Tahmasebian traced the word ‘parsa’ throughout Reza’i’s translation, and found that it translated a variety of English words, establishing a new network of association between the moments when they occur. The words are ‘walk’, ‘stroll’, ‘fly’, ‘stray’, ramble’ and – interestingly –  ‘haunt’. The video below shows them one after another as they appear: every word in bold is translated using ‘parsa’.

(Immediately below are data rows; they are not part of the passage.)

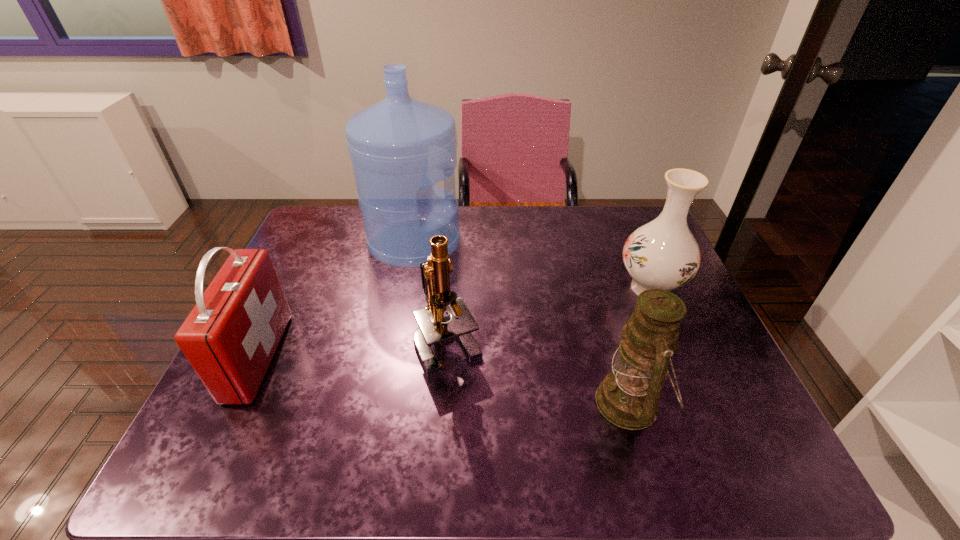 Identify the location of free space that is in between the vase and the microscope. (549, 315).

Find the location of a particular element. free point between the tallest object and the vase is located at coordinates (533, 265).

Locate an element on the screen. The width and height of the screenshot is (960, 540). vacant space in between the vase and the microscope is located at coordinates (549, 315).

Identify the location of vacant space in between the tallest object and the oil lamp. (522, 322).

Locate an element on the screen. The width and height of the screenshot is (960, 540). object that is the third closest to the leftmost object is located at coordinates (628, 397).

The image size is (960, 540). Find the location of `object that is the closest to the vase`. object that is the closest to the vase is located at coordinates (628, 397).

I want to click on vacant region that satisfies the following two spatial constraints: 1. on the side of the tallest object with the handle; 2. on the back side of the oil lamp, so click(385, 402).

Find the location of `free space that satisfies the following two spatial constraints: 1. on the side of the vase with the handle; 2. on the right side of the water jug`. free space that satisfies the following two spatial constraints: 1. on the side of the vase with the handle; 2. on the right side of the water jug is located at coordinates (406, 288).

This screenshot has height=540, width=960. I want to click on free point that satisfies the following two spatial constraints: 1. at the eyepiece of the oil lamp; 2. on the left side of the microscope, so click(444, 402).

In order to click on free location that satisfies the following two spatial constraints: 1. on the front face of the first-aid kit; 2. on the back side of the oil lamp in this screenshot , I will do pos(237,402). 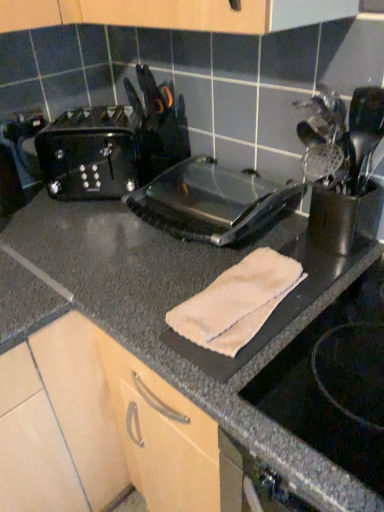 The height and width of the screenshot is (512, 384). I want to click on vacant region in front of black plastic toaster at left, so click(x=75, y=230). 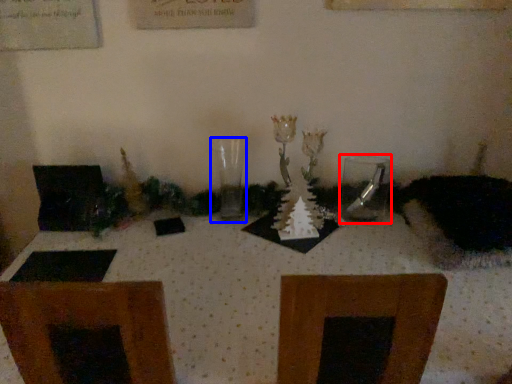 Question: Among these objects, which one is farthest to the camera, tableware (highlighted by a red box) or candle holder (highlighted by a blue box)?

Choices:
 (A) tableware
 (B) candle holder

Answer: (A) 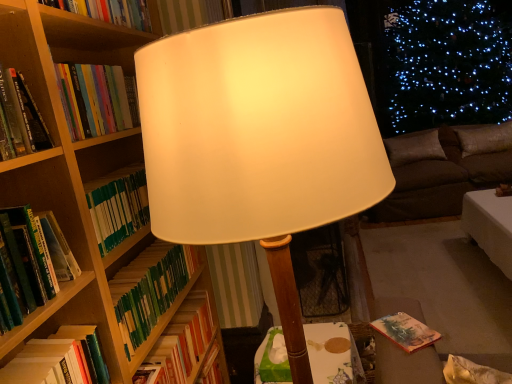 Question: Is brown suede pillow at right, placed as the first pillow when sorted from left to right, positioned with its back to green matte book at left, the fourth book when ordered from top to bottom?

Choices:
 (A) yes
 (B) no

Answer: (B)

Question: Can you confirm if brown suede pillow at right, placed as the first pillow when sorted from left to right, is smaller than green matte book at left, which ranks as the 1th book in bottom-to-top order?

Choices:
 (A) no
 (B) yes

Answer: (A)

Question: Is brown suede pillow at right, arranged as the 2th pillow when viewed from the right, not inside green matte book at left, the fourth book when ordered from top to bottom?

Choices:
 (A) yes
 (B) no

Answer: (A)

Question: Is brown suede pillow at right, placed as the first pillow when sorted from left to right, to the right of green matte book at left, the fourth book when ordered from top to bottom, from the viewer's perspective?

Choices:
 (A) no
 (B) yes

Answer: (B)

Question: Is brown suede pillow at right, placed as the first pillow when sorted from left to right, in contact with green matte book at left, the fourth book when ordered from top to bottom?

Choices:
 (A) no
 (B) yes

Answer: (A)

Question: Is point (225, 183) positioned closer to the camera than point (345, 337)?

Choices:
 (A) farther
 (B) closer

Answer: (B)

Question: From the image's perspective, is matte white lampshade at center above or below wooden table at center?

Choices:
 (A) above
 (B) below

Answer: (A)

Question: Is matte white lampshade at center situated inside wooden table at center or outside?

Choices:
 (A) inside
 (B) outside

Answer: (B)

Question: In terms of size, does matte white lampshade at center appear bigger or smaller than wooden table at center?

Choices:
 (A) small
 (B) big

Answer: (B)

Question: Does point (411, 157) appear closer or farther from the camera than point (112, 13)?

Choices:
 (A) farther
 (B) closer

Answer: (A)

Question: From the image's perspective, is brown suede pillow at right, placed as the first pillow when sorted from left to right, above or below hardcover book at upper left, the 4th book in the bottom-to-top sequence?

Choices:
 (A) below
 (B) above

Answer: (A)

Question: Considering their positions, is brown suede pillow at right, placed as the first pillow when sorted from left to right, located in front of or behind hardcover book at upper left, the 4th book in the bottom-to-top sequence?

Choices:
 (A) front
 (B) behind

Answer: (B)

Question: Considering the positions of brown suede pillow at right, placed as the first pillow when sorted from left to right, and hardcover book at upper left, which is the first book in top-to-bottom order, in the image, is brown suede pillow at right, placed as the first pillow when sorted from left to right, taller or shorter than hardcover book at upper left, which is the first book in top-to-bottom order,?

Choices:
 (A) short
 (B) tall

Answer: (B)

Question: Based on their sizes in the image, would you say green hardcover book at left, which is the 3th book in bottom-to-top order, is bigger or smaller than brown fabric pillow at right, the first pillow positioned from the right?

Choices:
 (A) big
 (B) small

Answer: (B)

Question: Is green hardcover book at left, which is the 2th book from top to bottom, to the left or to the right of brown fabric pillow at right, marked as the 2th pillow in a left-to-right arrangement, in the image?

Choices:
 (A) left
 (B) right

Answer: (A) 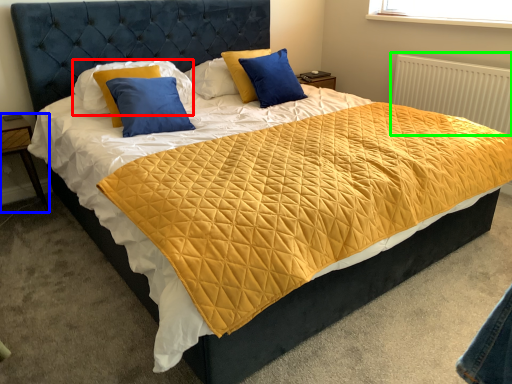 Question: Which object is the closest to the pillow (highlighted by a red box)? Choose among these: nightstand (highlighted by a blue box) or radiator (highlighted by a green box).

Choices:
 (A) nightstand
 (B) radiator

Answer: (A) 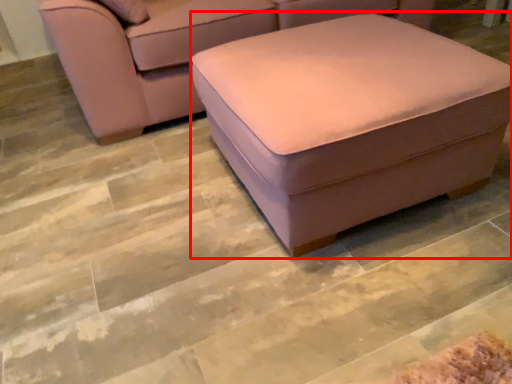 Question: Considering the relative positions of stool (annotated by the red box) and studio couch in the image provided, where is stool (annotated by the red box) located with respect to the staircase?

Choices:
 (A) right
 (B) left

Answer: (A) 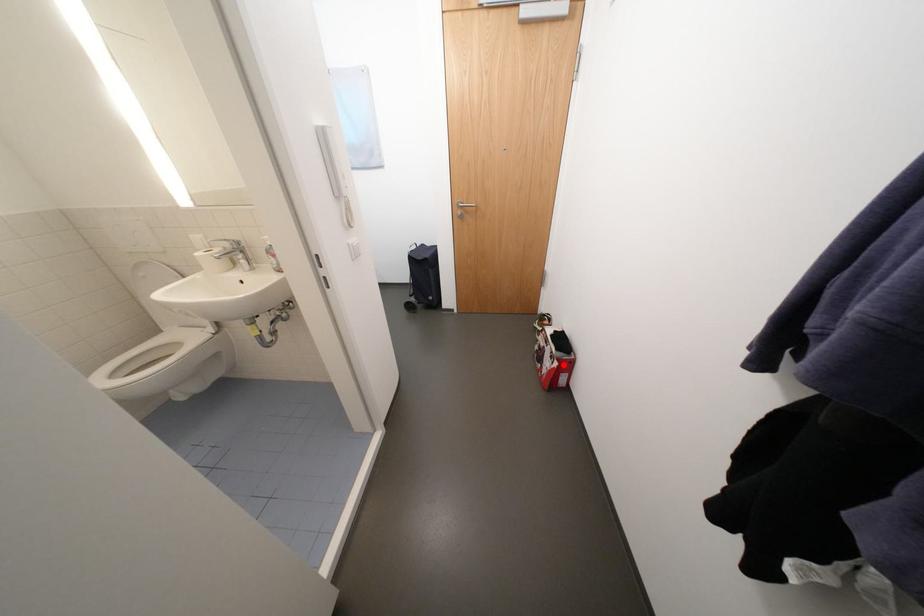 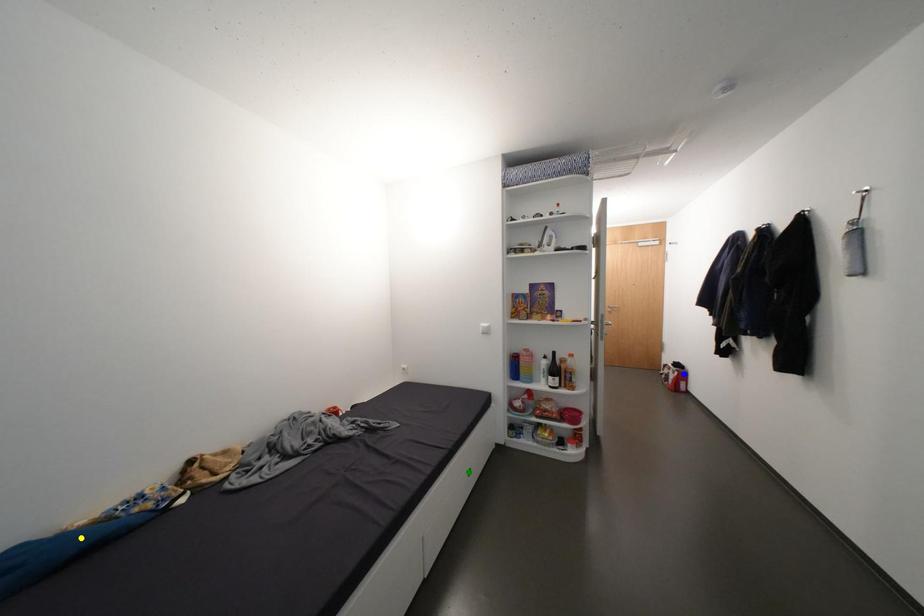 Question: I am providing you with two images of the same scene from different viewpoints. A red point is marked on the first image. You are given multiple points on the second image. Can you choose the point in image 2 that corresponds to the point in image 1?

Choices:
 (A) green point
 (B) blue point
 (C) yellow point

Answer: (B) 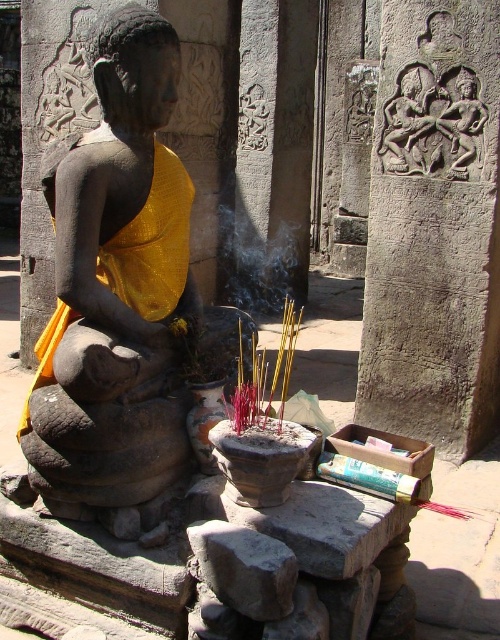 Between yellow fabric at center and smoketransparent at center, which one has more height?

Standing taller between the two is smoketransparent at center.

The image size is (500, 640). I want to click on yellow fabric at center, so click(x=153, y=243).

Between point (150, 289) and point (242, 209), which one is positioned in front?

Point (150, 289)

Where is `yellow fabric at center`? yellow fabric at center is located at coordinates (153, 243).

Which is above, matte stone statue at center or carved stone figure at upper right?

carved stone figure at upper right

What do you see at coordinates (120, 208) in the screenshot?
I see `matte stone statue at center` at bounding box center [120, 208].

Where is `matte stone statue at center`? matte stone statue at center is located at coordinates (120, 208).

Between carved stone relief at upper right and smoketransparent at center, which one has less height?

smoketransparent at center is shorter.

You are a GUI agent. You are given a task and a screenshot of the screen. Output one action in this format:
    pyautogui.click(x=<x>, y=<y>)
    Task: Click on the carved stone relief at upper right
    The width and height of the screenshot is (500, 640).
    Given the screenshot: What is the action you would take?
    pyautogui.click(x=434, y=227) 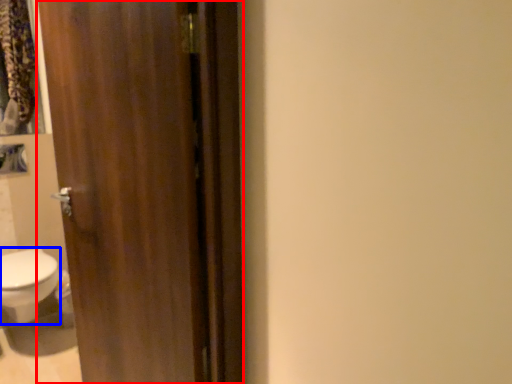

Tahmasebian comments: ‘the network thus established between English words (mediated by the Persian word “parsa”) has expected and unexpected knots. While the word “wander” can be easily associated with “walk,” “stroll,” “stray,” and “ramble,” the association with “haunt” seems a bit far-fetched. In Persian, this association is made possible through the collocation “ruh-e sargardān” which means “wandering spirit” or “wandering ghost.” These words have been used in the context of popular horror stories that depict ghosts wandering at night. The stories are not rooted in Iranian folk tales but have been imported into modern Iranian culture from European origins. Thus, they have an “originally” translational existence within Iranian culture.’ So this new conjunction of moments of ‘parsa’ in the Iranian Jane Eyre  reveals the influence of other mediations of different European texts.